* **Problem**: Scan the records for the string "метр"; copy each line where it occurs.

───── Provided data ─────

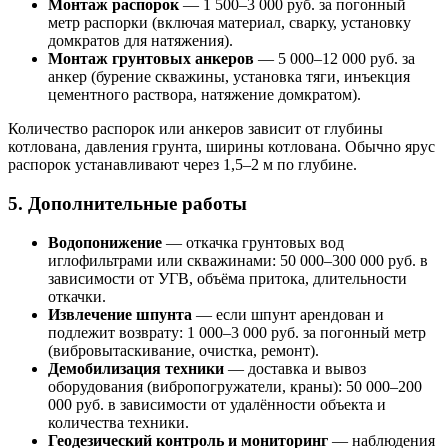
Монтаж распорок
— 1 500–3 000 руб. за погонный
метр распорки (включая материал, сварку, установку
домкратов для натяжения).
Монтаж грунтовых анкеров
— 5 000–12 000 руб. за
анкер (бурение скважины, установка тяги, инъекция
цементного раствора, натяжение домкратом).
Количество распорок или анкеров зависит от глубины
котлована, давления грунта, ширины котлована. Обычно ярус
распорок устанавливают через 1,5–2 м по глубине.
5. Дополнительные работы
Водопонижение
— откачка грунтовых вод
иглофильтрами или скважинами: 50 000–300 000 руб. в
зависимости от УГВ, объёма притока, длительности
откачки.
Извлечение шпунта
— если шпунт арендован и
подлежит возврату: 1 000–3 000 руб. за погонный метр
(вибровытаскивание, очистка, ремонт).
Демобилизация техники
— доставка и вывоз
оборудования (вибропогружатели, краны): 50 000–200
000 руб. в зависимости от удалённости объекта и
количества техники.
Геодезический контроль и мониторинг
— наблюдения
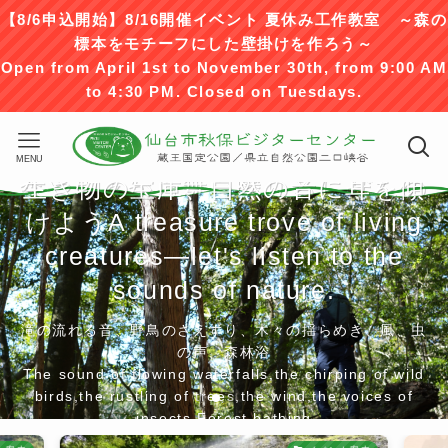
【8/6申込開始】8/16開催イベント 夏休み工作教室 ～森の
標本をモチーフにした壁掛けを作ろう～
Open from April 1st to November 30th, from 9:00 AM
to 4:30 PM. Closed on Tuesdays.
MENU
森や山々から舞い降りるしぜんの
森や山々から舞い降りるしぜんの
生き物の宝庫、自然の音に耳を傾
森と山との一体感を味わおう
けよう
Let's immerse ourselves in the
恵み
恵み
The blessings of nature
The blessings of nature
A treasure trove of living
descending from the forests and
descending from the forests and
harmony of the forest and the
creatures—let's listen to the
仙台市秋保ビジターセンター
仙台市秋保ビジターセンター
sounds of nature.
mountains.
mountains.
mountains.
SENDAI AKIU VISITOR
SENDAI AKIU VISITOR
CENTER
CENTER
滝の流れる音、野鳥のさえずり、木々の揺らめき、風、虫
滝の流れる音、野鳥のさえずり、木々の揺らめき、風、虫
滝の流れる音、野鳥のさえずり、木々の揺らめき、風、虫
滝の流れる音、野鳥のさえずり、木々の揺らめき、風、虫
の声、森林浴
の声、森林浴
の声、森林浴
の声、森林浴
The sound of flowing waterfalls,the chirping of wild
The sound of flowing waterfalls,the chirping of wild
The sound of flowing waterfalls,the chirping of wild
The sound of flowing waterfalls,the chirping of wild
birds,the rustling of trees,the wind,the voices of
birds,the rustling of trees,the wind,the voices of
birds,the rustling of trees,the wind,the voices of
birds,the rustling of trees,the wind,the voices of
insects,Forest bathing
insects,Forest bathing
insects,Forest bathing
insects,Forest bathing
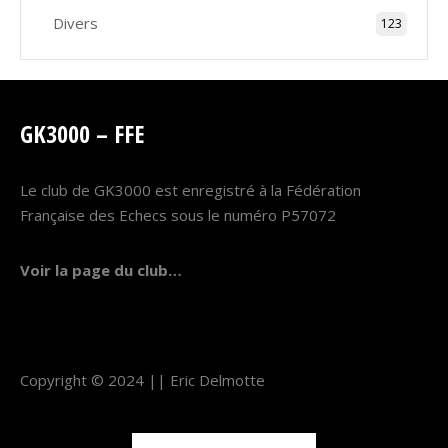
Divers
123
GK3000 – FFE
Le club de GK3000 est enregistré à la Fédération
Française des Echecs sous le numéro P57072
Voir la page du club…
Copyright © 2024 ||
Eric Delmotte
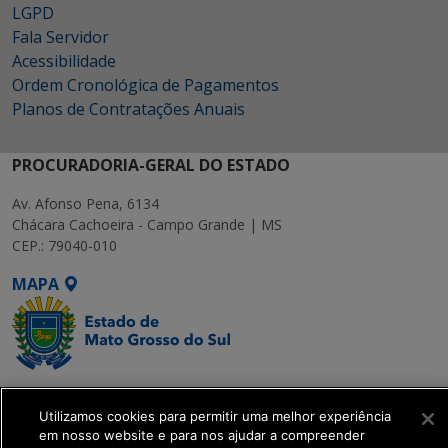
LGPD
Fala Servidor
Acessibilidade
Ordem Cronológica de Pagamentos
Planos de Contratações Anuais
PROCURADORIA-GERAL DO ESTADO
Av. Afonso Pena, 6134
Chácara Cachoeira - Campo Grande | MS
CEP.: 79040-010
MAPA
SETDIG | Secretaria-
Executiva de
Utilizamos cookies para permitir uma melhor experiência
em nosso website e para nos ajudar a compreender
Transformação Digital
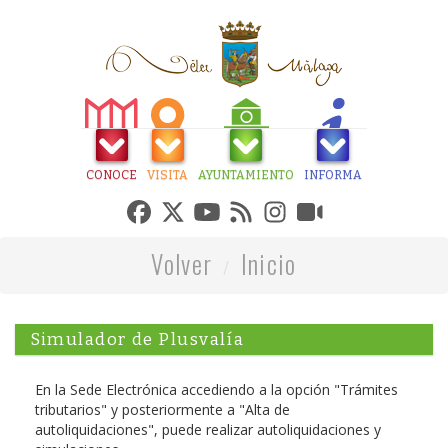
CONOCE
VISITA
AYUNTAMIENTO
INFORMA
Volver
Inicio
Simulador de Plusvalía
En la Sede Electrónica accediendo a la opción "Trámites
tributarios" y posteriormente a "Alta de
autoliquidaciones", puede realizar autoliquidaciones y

─────

* **Exercise solution**:
метр распорки (включая материал, сварку, установку
подлежит возврату: 1 000–3 000 руб. за погонный метр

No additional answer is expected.